Faith in Jesus was always meant to be a faith built on love, but something terrible has been happening for a long time in the Christian faith: so many churches seem to have forgotten love, and that forgetting has been convincing people everywhere to want nothing to do with God at all.
When I first noticed this happening, it broke my heart. How could the people who claimed the name of Jesus the loudest, who claimed to follow the Bible the most fully, be so unlike Jesus? How could they be so hypocritical? So disobedient to the God they claimed to represent? How could they not see how instrumental they had become in pushing so many people so completely away from the God who made them and loved them and wanted to see them set free? How could they not see that they were causing so much harm?

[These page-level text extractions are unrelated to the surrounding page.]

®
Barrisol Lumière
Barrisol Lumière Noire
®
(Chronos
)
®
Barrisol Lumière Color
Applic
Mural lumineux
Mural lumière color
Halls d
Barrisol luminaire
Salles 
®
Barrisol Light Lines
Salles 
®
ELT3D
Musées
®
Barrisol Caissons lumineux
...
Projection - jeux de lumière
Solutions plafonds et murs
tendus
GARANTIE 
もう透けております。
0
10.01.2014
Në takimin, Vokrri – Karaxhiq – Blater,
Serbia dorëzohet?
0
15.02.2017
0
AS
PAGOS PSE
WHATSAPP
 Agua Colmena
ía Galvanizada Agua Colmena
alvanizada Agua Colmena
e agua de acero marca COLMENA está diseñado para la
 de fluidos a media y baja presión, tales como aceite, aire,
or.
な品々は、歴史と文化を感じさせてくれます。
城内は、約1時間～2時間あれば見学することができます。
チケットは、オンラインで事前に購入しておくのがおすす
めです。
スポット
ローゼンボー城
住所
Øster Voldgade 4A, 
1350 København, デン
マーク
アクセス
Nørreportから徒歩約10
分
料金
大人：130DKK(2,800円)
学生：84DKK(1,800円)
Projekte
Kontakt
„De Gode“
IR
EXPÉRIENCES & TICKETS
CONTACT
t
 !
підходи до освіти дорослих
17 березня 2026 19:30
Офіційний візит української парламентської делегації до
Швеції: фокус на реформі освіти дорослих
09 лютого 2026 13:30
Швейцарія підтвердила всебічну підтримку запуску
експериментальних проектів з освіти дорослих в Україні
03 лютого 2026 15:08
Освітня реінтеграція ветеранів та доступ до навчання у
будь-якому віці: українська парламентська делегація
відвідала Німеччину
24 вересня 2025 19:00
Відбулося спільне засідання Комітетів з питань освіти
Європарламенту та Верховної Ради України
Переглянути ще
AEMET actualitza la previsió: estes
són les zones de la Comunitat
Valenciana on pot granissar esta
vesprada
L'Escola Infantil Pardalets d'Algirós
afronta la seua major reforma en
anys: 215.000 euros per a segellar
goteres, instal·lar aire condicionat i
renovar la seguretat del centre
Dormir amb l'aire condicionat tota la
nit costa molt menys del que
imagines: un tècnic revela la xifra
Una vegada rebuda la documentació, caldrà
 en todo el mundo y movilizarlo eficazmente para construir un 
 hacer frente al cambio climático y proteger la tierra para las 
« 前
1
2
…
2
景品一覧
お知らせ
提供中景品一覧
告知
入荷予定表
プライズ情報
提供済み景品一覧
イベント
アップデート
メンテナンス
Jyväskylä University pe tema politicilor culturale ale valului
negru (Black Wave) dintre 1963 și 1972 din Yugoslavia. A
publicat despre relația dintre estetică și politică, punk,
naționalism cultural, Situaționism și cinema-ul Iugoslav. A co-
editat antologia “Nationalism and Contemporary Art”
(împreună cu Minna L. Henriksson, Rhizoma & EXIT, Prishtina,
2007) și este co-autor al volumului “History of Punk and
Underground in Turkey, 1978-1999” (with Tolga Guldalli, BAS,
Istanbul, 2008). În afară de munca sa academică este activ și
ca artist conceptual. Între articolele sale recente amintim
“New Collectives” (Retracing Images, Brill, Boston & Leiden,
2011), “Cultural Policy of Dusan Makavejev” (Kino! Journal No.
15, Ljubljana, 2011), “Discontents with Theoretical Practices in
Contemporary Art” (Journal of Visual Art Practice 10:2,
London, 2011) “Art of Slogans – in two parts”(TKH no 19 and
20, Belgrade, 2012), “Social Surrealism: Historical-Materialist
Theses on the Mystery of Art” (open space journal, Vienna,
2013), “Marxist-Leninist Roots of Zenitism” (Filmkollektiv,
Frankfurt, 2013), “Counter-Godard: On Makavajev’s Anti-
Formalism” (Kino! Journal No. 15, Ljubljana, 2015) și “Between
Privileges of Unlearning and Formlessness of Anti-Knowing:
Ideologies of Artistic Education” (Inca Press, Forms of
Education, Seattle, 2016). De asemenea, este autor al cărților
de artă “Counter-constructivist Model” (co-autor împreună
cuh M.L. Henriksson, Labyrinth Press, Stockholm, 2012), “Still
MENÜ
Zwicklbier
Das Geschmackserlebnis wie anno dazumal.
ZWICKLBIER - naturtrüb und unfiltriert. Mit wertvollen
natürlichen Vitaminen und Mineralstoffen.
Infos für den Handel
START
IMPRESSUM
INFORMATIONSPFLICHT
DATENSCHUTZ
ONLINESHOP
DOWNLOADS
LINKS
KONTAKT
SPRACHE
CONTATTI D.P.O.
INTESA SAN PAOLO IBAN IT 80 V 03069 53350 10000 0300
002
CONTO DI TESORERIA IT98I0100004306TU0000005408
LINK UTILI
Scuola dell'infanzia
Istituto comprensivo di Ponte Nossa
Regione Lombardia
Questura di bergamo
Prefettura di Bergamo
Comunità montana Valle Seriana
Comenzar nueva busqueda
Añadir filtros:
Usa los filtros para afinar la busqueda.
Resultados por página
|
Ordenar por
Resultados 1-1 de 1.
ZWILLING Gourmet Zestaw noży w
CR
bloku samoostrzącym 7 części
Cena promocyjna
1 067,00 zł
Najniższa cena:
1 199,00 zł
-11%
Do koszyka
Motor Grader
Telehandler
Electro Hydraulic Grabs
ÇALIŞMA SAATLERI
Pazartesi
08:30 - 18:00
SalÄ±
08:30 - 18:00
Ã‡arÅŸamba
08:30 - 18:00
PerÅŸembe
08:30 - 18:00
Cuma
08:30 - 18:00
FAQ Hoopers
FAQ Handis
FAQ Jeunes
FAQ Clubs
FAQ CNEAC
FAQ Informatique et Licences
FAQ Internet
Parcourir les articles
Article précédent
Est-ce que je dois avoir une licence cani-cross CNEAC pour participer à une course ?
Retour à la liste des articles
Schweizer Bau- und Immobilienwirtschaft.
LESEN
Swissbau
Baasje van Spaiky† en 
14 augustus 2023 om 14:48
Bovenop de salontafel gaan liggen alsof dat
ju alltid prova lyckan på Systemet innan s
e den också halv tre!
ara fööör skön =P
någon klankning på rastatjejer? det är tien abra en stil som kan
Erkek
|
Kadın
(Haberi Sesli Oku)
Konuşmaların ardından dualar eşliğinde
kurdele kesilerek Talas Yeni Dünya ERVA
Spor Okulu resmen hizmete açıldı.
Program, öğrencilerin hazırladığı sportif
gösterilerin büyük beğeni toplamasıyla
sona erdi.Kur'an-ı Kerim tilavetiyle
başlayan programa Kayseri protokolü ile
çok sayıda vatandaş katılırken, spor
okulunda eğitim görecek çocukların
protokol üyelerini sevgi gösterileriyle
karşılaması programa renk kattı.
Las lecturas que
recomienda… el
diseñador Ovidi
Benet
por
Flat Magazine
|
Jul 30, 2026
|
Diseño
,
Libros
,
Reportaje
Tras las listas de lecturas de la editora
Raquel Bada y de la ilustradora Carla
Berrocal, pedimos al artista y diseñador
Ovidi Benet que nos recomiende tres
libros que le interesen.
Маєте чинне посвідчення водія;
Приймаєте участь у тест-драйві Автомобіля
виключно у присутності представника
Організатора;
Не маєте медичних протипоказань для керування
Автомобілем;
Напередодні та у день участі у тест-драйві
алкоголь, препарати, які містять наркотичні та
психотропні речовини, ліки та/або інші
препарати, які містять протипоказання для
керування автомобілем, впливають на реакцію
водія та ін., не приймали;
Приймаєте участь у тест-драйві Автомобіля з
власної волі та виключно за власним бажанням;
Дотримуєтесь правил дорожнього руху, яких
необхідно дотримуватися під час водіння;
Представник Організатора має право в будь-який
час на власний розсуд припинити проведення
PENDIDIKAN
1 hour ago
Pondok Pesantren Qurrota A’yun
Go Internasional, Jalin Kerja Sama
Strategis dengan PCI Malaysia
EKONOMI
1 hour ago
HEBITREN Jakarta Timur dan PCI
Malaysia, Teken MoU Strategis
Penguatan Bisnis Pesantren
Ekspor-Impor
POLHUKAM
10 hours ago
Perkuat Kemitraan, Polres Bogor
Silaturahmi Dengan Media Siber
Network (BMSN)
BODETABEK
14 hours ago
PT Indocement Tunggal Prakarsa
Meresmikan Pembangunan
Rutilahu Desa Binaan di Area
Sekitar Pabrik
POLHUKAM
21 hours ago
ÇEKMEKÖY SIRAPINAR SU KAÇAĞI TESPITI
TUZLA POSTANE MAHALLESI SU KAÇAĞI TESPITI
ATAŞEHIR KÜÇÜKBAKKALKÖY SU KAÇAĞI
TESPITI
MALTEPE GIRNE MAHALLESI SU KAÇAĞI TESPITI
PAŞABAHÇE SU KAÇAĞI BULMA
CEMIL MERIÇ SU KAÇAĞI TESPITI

And then my heart broke again when I realized that I had become a part of the problem too. The love that had grown cold all around me had spread, and I found that I had begun to forget the truth of God’s love as well. Maybe my forgetting looked differently than theirs, but forgetting is still forgetting. And whether that forgetting has lasted a day, a week, or many years, faith that has forgotten love is faith that is in need of a rescue.
For me, remembering how to love was that rescue. Or at least, it was the beginning of it. It was the beginning of my repentance, but it didn’t end there because repentance didn’t just mean returning to what I knew was right, it also meant turning away from what I knew was wrong. That meant I also had to walk away from the Christian circles whose teachings and examples led me astray in the first place, and away from the religious leaders who believed they had the authority of God to command that I obey them, even when doing so meant disobeying Jesus himself.
It’s been a number of years since then, and I see even more clearly now how walking away was the best decision I could have made. Returning to love saved my faith. Choosing to follow Jesus first and foremost, once again, brought my broken spirit back to life and I haven’t looked back.
That’s not to say that I have arrived as a loving person by any means, or that I am anywhere near a perfect example of a disciple of Jesus…but I try to choose love again every day, as if for the first time, and that has changed everything for me.
It has changed the way I see God, who first and foremost is love. It has changed the way I see people, whom he loves desperately. It has changed the way I see myself and my reason for being here on this earth, and it has changed the way I see the world.
Because I remember now what I once knew and forgot: when it comes to following Jesus, everything starts with love. It is our first and greatest commandment. It is the royal law of God. It is the crucial evidence of whether or not we know God at all, and it is the greatest gift, without which all our faith comes down to nothing.